É assim que, na tentativa de elaboração da prática
da fé e de sua sistematização, foram e vão surgindo as
confissões e declarações de fé no mundo cristão, um jeito
fascinante de não permitir que a experiência sensitiva
conduza o povo de Deus a um espiritualismo
individualista, fanático e desconectado das realidades da
vida presente. A fé, neste aspecto, deve ser entendida
como baliza da conduta moral, ética e confessional da
comunidade do povo de Deus.
Contudo, devemos reconhecer também que, a partir
da fé confessional, os divisores de águas foram se
estabelecendo no mundo religioso cristão. De início, as
doutrinas eram apenas testemunhos dos novos
discípulos que, pelo arrependimento e pela fé, confissão
de seus pecados e pelo engajamento na comunidade
cristã, confessavam aos “de fora" a sua fidelidade ao
Senhor Jesus Cristo ressuscitado. Depois, foram surgindo
as doutrinas para estabelecer linhas demarcatórias,
também dentro do cristianismo. São bem conhecidos os
documentos mais interconfessionais, como, por exemplo
os credos Apostólico e Niceno.
Com a Reforma Protestante, essas confissões
passaram a ser basicamente um tratado teológico e
doutrinário, e não mais apenas um “hino” confessional
usado na liturgia. A Dieta de Augsburgo, em 1530, ilustra
esse novo momento confessional da igreja cristã.

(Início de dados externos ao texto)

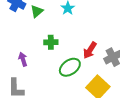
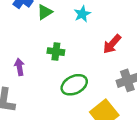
red arrow: (90, 50) -> (112, 44), moved

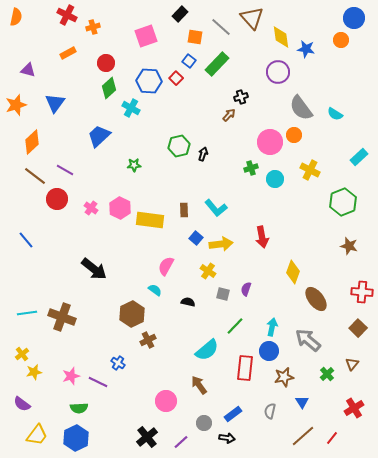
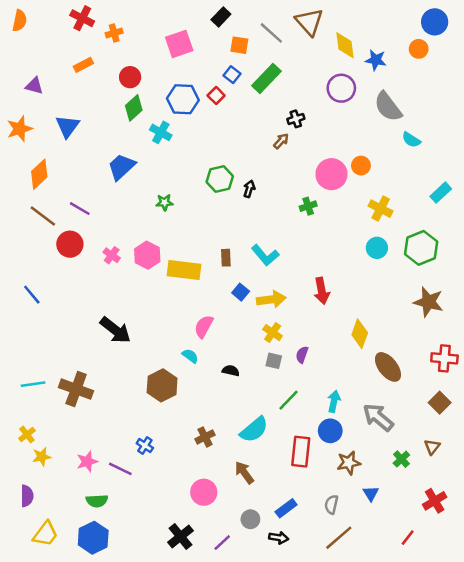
gray semicircle: (301, 108) -> (388, 107), moved
cyan circle: (275, 179) -> (377, 248), moved
brown star: (349, 246) -> (428, 302), size x1.4
yellow cross: (208, 271) -> (273, 333), moved
brown cross: (148, 340) -> (205, 437), moved
purple semicircle: (22, 404) -> (27, 496), turned -126
brown line: (303, 436) -> (339, 538), moved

Outro símbolo deste discurso confessional de teor
teológico aparece no ambiente evangelical
contemporâneo com o Pacto de Lausanne, de 1974, no qual
se verifica também um teor estratégico e ético da missão
da igreja no mundo.
A fé, portanto, quando interpretada com sentido
confessional, assume através dos tempos algumas
particularidades:
1) Inicialmente, com a intencionalidade de
testemunhar e explicitar a fé no evangelho de Jesus
Cristo, para os de “fora”;
2) Num segundo momento, para posicionar-se diante
de ameaças doutrinárias internas ou externas, uma
espécie de busca da unidade pela verdade;
3) Por último, com o propósito de “discernir os
tempos” e praticar com fidelidade e eficácia a missão do
povo de Deus no mundo.
É importante não confundirmos o que estamos
denominando de fé confessional - conjunto de
ensinamentos capaz de discernir e explicitar, por
analogia inteligente, os fenômenos da revelação - com o
neofundamentalismo doutrinário prepotente, desumano,
exclusivista e criminoso, que suprime o dinamismo da
“confissão de fé” como forma de responder
adequadamente aos desafios éticos e sociais de cada nova
geração. Uma fé confessional que gera orgulho
acadêmico, prepotência teológica, divisionismo
doutrinário, discriminação e opressão não sinaliza uma
espiritualidade confessional inspirada na vida do Jesus
Cristo de Nazaré.
A confissão como expressão de nossa fé é uma
manifestação espiritual que busca comunicar, por
analogias e com linguagens variadas, os feitos de Deus na
vida de seu povo ao longo da história da humanidade.